Treatment of Executive Dysfunction in Parkinson's Disease

Parkinson's disease (PD), while defined by its motor abnormalities and associated
dopaminergic loss, is invariably accompanied by cognitive impairment. Early in the disease
course, the deficits are characterized by executive dysfunction with difficulties on tasks
that involve information processing, attention, sorting, planning, set-shifting, and working
memory and are subserved by neural connections with prefrontal brain regions. There has been
little effort to identify treatments for these PD-related cognitive impairments, despite
their disabling and distressing effects. Accordingly, the goal of this proposal is to conduct
a small pilot study to determine the effectiveness and tolerability of atomoxetine, a
selective norepinephrine reuptake inhibitor, for the treatment of executive dysfunction in
patients with PD.

Atomoxetine (Strattera) is currently approved by the FDA for treatment of attention deficit
hyperactivity disorder (ADHD) in children and adults. Atomoxetine enhances dopaminergic and
noradrenergic transmission in frontal regions that are also implicated in executive
dysfunction and thus has the potential to improve executive dysfunction in PD as well as
other neurological conditions. Results of the study will be used to develop a larger
placebo-controlled trial of atomoxetine, if appropriate, as well as inform the design of
other clinical trials on potential treatments for cognitive dysfunction in PD.

The overall hypothesis is that atomoxetine will be an effective and safe treatment for
executive dysfunction in PD.

Inclusion Criteria:

1. Men and women with idiopathic Parkinson's Disease, as defined by United Kingdom (UK)
Brain Bank Criteria.

2. Adults, ages 21 to 65 years old.

3. Clinically significant executive dysfunction, as defined by the reported presence of
problems with disorganization, distractibility, task completion, planning or problem
solving that represents a decline from premorbid (pre-PD) status and is confirmed by
the patient's informant.

4. Mini-Mental State Exam (MMSE) score > 26.

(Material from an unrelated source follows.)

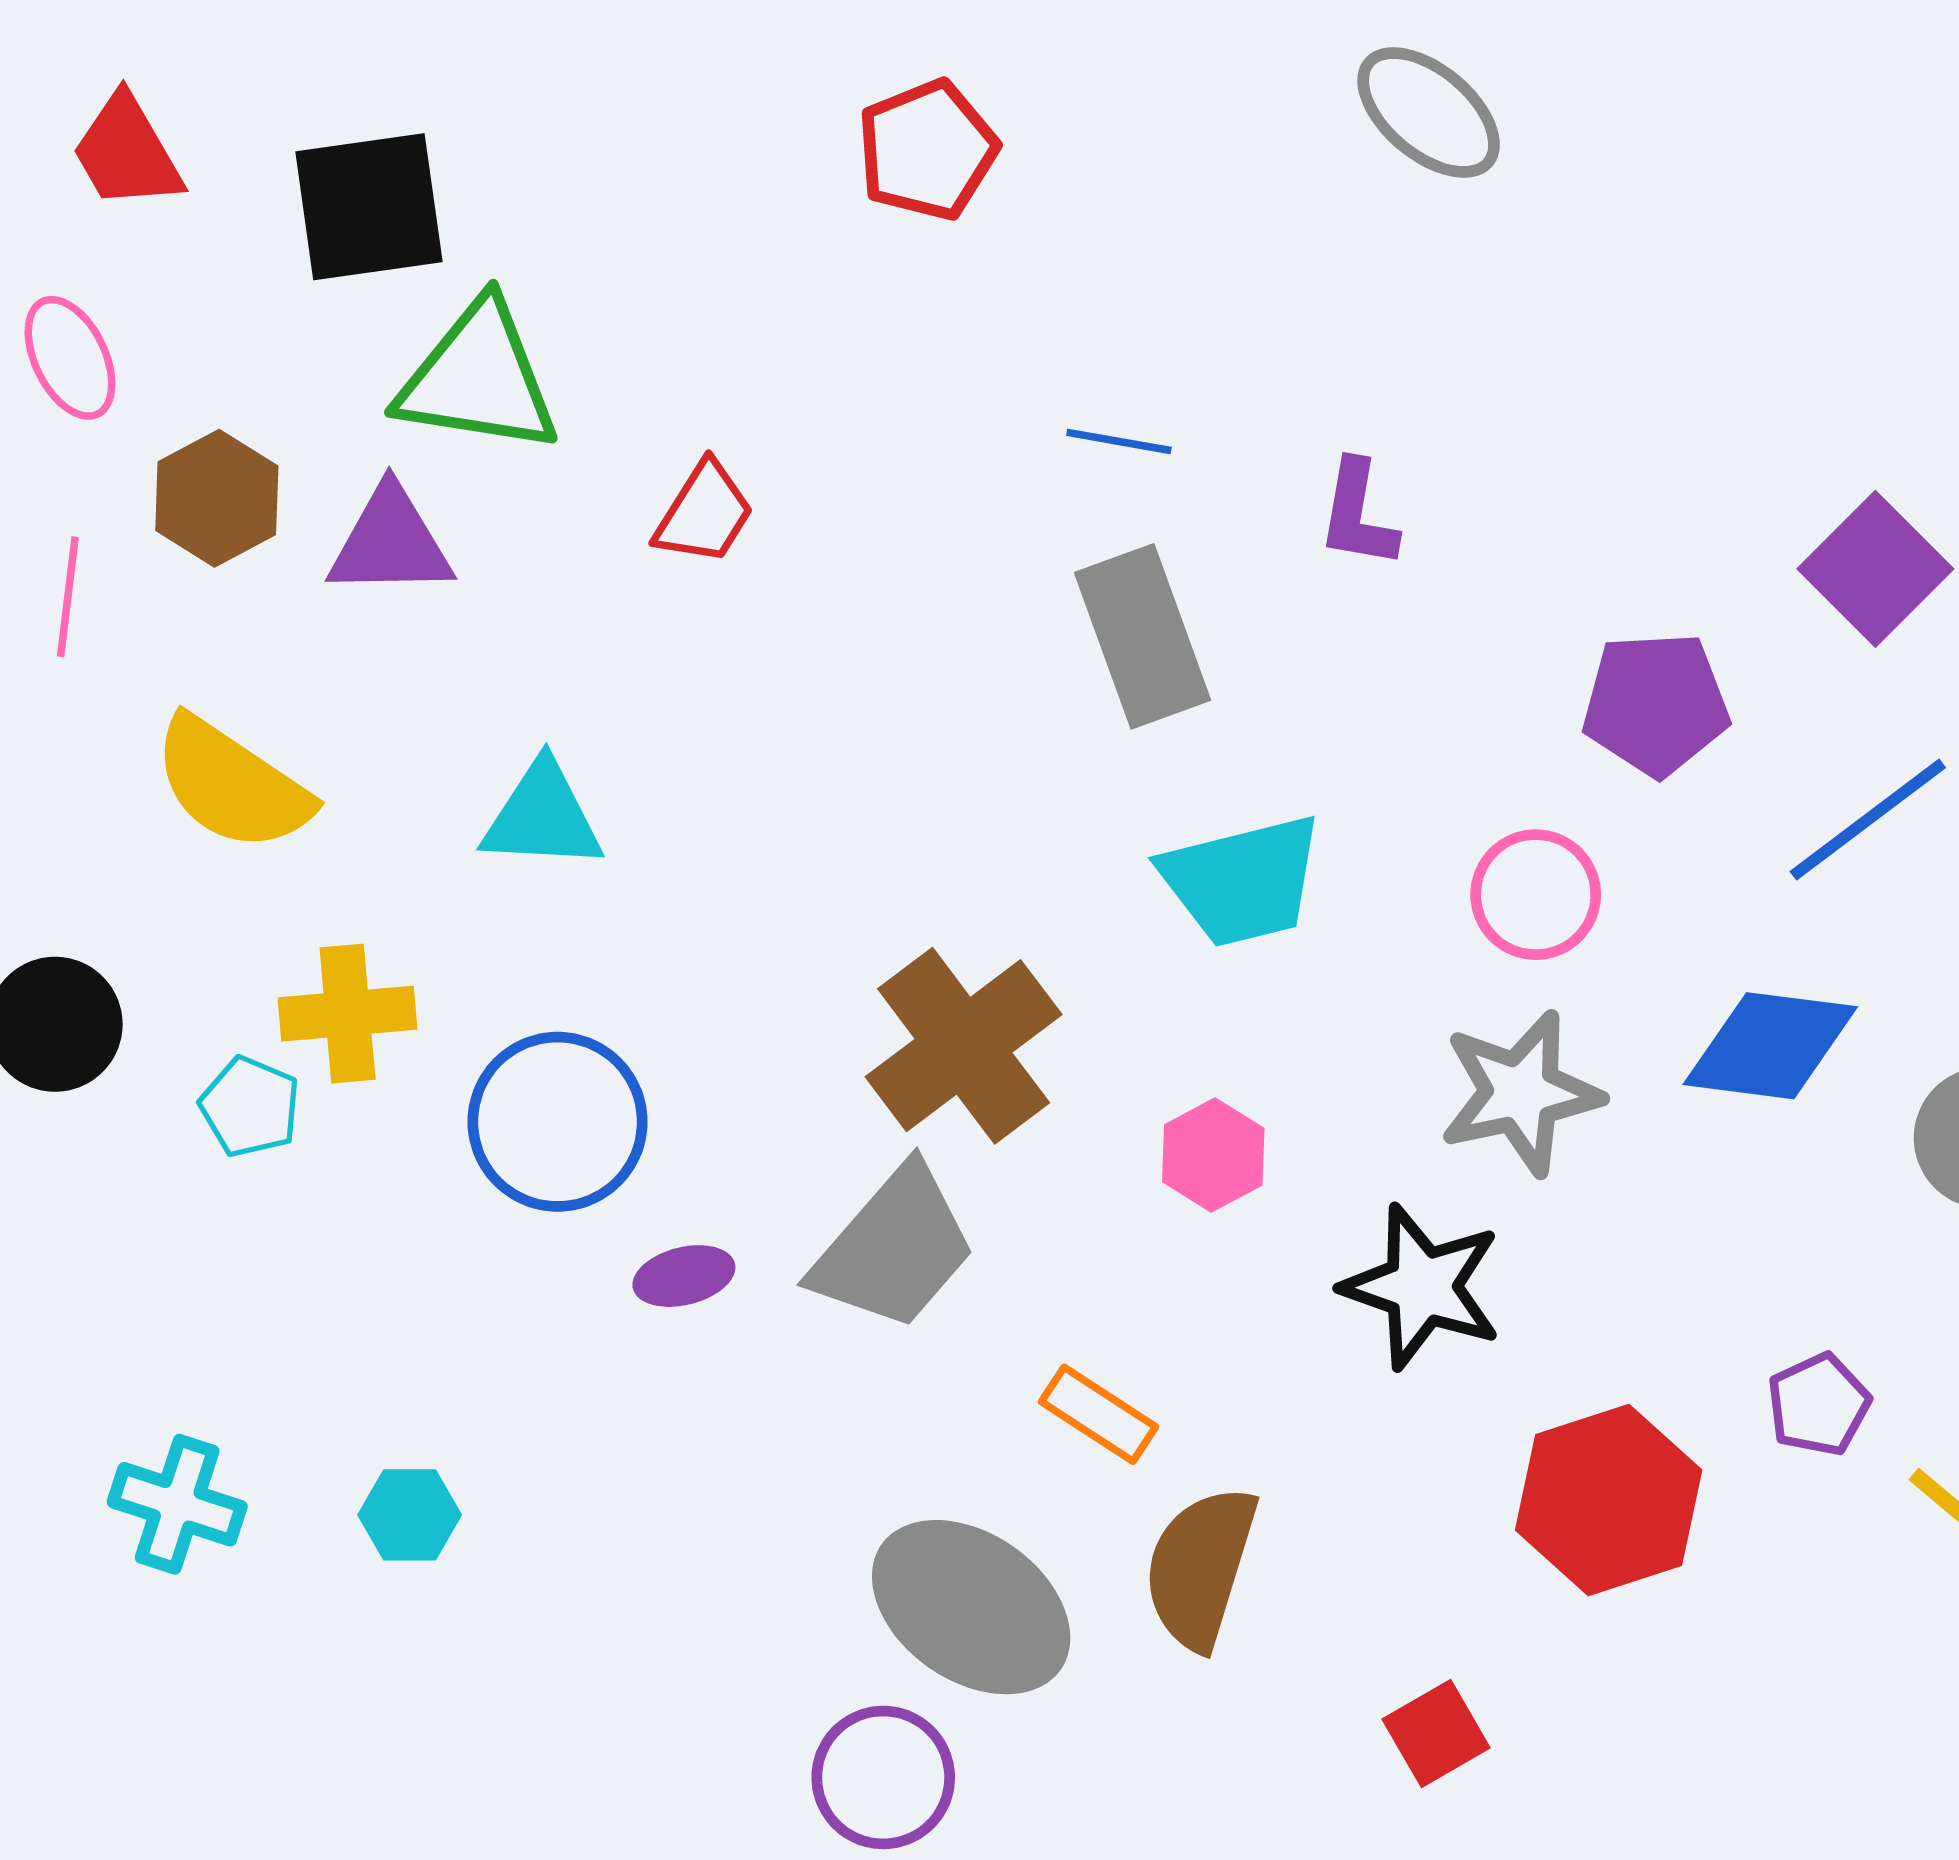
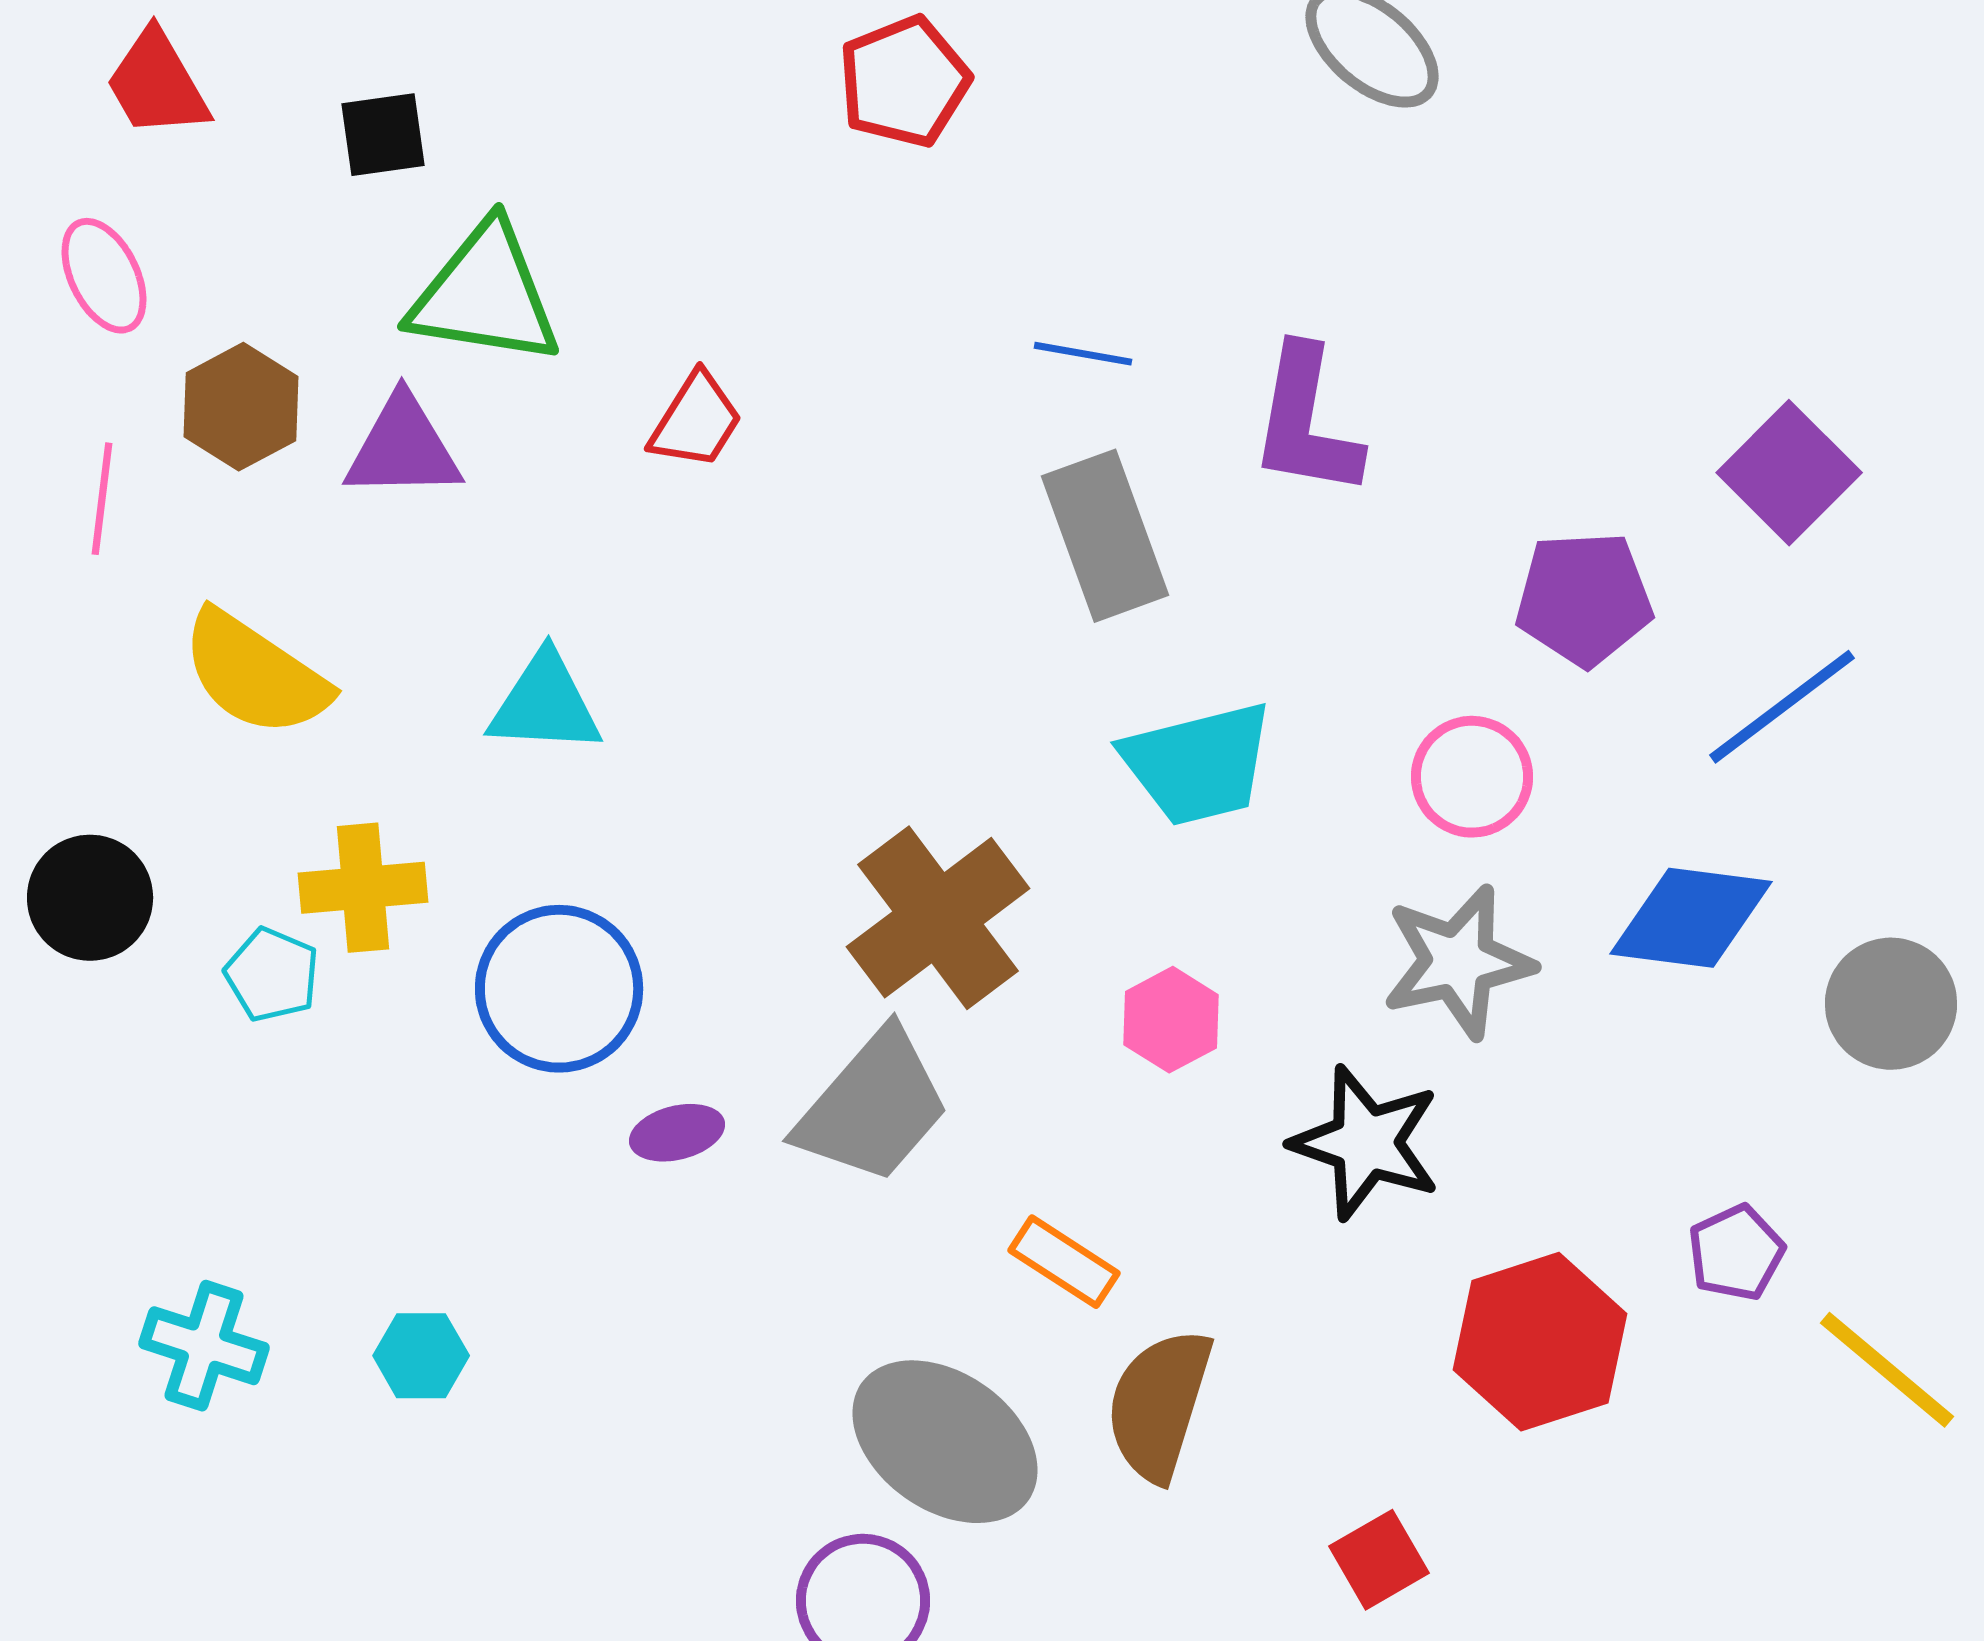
black square: (369, 207) -> (383, 135), size x0.6
purple L-shape: (1358, 514) -> (1306, 422), size x1.5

5. Absence of Dementia due to Parkinson's Disease, as defined by Diagnostic and
Statistical Manual-IVth edition-Text revision (DSM-IV-TR).

6. Clinical Dementia Rating (CDR) Scale score < 1.

7. Functional Assessment Staging (FAST) score < 4.

8. Hamilton Depression Rating Scale (HDRS) Score < 11.

9. Able to provide informed consent and participate in follow-up visits during the 8-week
study duration.

10. Availability of informant who knows the patient well and is willing to provide
collateral information on the patient's clinical status and response to treatment.

11. On stable antiparkinsonian therapy for 3 months.

12. Any stage of PD severity, e.g., Hoehn and Yahr stage I-V, but must be able to
participate in testing battery and be capable of independent function so as to
manifest executive dysfunction.

13. Stable medical health with stable medication regimen for 3 months.

14. If history of major depression or anxiety disorder, must have stable symptoms and be
on stable therapy for 3 months.

15. For women of childbearing potential, negative pregnancy test and reliable use of
contraception.

Exclusion Criteria:

1. Prior exposure to atomoxetine within the last 6 months.

2. Current problems with urinary hesitancy or urinary retention.

3. Uncontrolled hypertension or tachycardia.

4. Narrow angle glaucoma.

5. Current presence of hallucinations without insight or uncontrolled delusions (patients
with benign visual hallucinations of any sensory modality with insight, e.g., passage
or presence hallucinations, or controlled stable delusions will be enrolled).

6. Illicit substance use or alcohol abuse or dependence within the last 6 months.

7. Current symptomatic Major Depressive Disorder or Anxiety Disorder that warrants
additional treatment, as assessed on clinical interview, or 21-item Hamilton
Depression Scale > 10.

8. For women, current pregnancy or nursing.

9. Current use of potent CYP2D6 inhibitors, e.g., paroxetine, fluoxetine, quinidine.

10. Current use of stimulant or wakefulness therapy, e.g., methylphenidate or modafinil.

11. Current hepatic dysfunction, defined as values of two times or greater than the upper
limit of normal on the aspartate aminotransferase (AST) or alanine aminotransferase
(ALT) hepatic enzymes or any disorder affecting the liver that in the opinion of the
enrolling investigator would interfere with hepatic metabolism of the medication or
interfere with the participant's ability to complete the study.

12. Current use of monoamine oxidase inhibitors that are typically used for treatment of
depression (isocarboxazid, phenelzine, and tranylcypromine).